Citations sur L'Enfant (142)
J’entends les boyaux de mon père qui grognent comme un tonnerre sous une voûte : les miens hurlent ; — c’est un échange de borborygmes ; ma mère ne peut empêcher, elle aussi, des glouglous et des bâillements ; mais elle a dit, à la station, qu’il ne fallait pas dîner et l’on ne mangera pas avant demain. On ne man-ge-ra pas.
Je suis en noir souvent, "rien n'habille comme le noir", et en habit, en frac, avec un chapeau haut de forme ; j'ai l'air d'un poêle.
Pour mieux dire, sa tête rappelle, par le haut, à cause du serre-tête noir, une pomme de terre brûlée et, par le bas, une pomme de terre germée ; j'en ai trouvé une gonflée, violette, l'autre matin, sous le fourneau, qui ressemblait à grand-tante Agnès comme deux gouttes d'eau.
Il m'emmène quelquefois à la prison, parce que c'est plus gai. C'est plein d'arbres ; on joue, on rit, et il y en a un, tout vieux, qui vient du bagne et qui fait des cathédrales avec des bouchons et des coquilles de noix.
A la maison l'on ne rit jamais ; ma mère bougonne toujours. - Oh ! comme je m'amuse davantage avec ce vieux-là et le grand qu'on appelle le braconnier, qui a tué le gendarme à la foire du Vivarais !
A tous ceux qui crevèrent d'ennui au Collège ou qu'on fit pleurer dans la famille, qui, pendant leur enfance furent tyrannisés par leur maîtres ou rossés par leurs parents, je dédie ce livre.
Il y a beaucoup de choses qu’il faut garder avec soi, dis ma mère. Et elle a gardé beaucoup de choses, on les entasse sur moi.

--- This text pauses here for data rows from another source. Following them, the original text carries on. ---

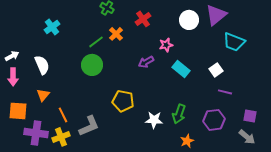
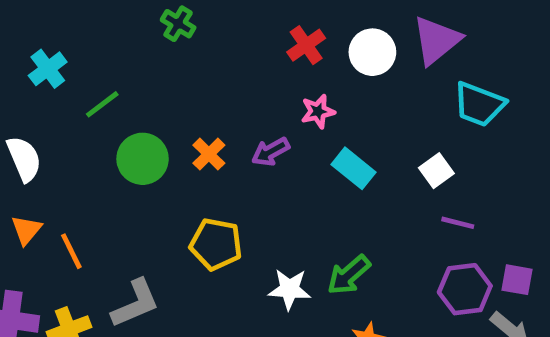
red cross: (143, 19) -> (306, 45), moved
orange cross: (116, 34) -> (209, 154), moved
green line: (96, 42) -> (102, 104), moved
green arrow: (179, 114) -> (349, 275), turned 30
orange line: (63, 115) -> (71, 251), moved
purple hexagon: (214, 120) -> (465, 289), moved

Je les aime tant avec leur grand chapeau à larges ailes et leur long tablier de cuir ! Ils ont de la terre aux mains, dans la barbe, et jusque dans le poil de leur poitrail ; ils ont la peau comme de l’écorce, et des veines comme des racines d’arbres.
J'ai le respect du pain.
Un jour je jetais une croûte, mon père est allé la ramasser. Il ne m'a pas parlé durement comme il le fait toujours.
«Mon enfant, m'a-t-il dit, il ne faut pas jeter le pain; c'est dur à gagner. Nous n'en avons pas trop pour nous, mais si nous en avions trop, il faudrait le donner aux pauvres. Tu en manqueras peut-être un jour, et tu verras ce qu'il vaut. Rappelle-toi ce que je te dis là, mon enfant!»
Je ne l'ai jamais oublié.
Cette observation, qui, pour la première fois peut-être dans ma vie de jeunesse, me fut faite sans colère, mais avec dignité, me pénétra jusqu'au fond de l'âme; et j'ai eu le respect du pain depuis lors.
Les moissons m'ont été sacrées, je n'ai jamais écrasé une gerbe, pour aller cueillir un coquelicot ou un bluet; jamais je n'ai tué sur sa tige la fleur du pain!
Ce qu'il me dit des pauvres me saisit aussi et je dois peut-être à ces paroles, prononcées simplement ce jour-là, d'avoir toujours eu le respect, et toujours pris la défense de ceux qui ont faim.
«Tu verras ce qu'il vaut. »
Je l'ai vu.
Je vais toujours rôder dans une écurie, qui est près de chez nous, et où je connais des palefreniers, avant d'entrer en classe, et je n'ai pas seulement du crottin aux pieds, j'en dois avoir aussi dans mes livres.
Fainéant !—Parce que, dans le silence glacial de la maison, ce travail de bachot et cet acharnement sur les morts m'ennuient, parce que je trouve les batailles des Romains moins dures que les miennes, et que je me sens plus triste que Coriolan! Oh! il ne faut pas qu'il m'appelle fainéant!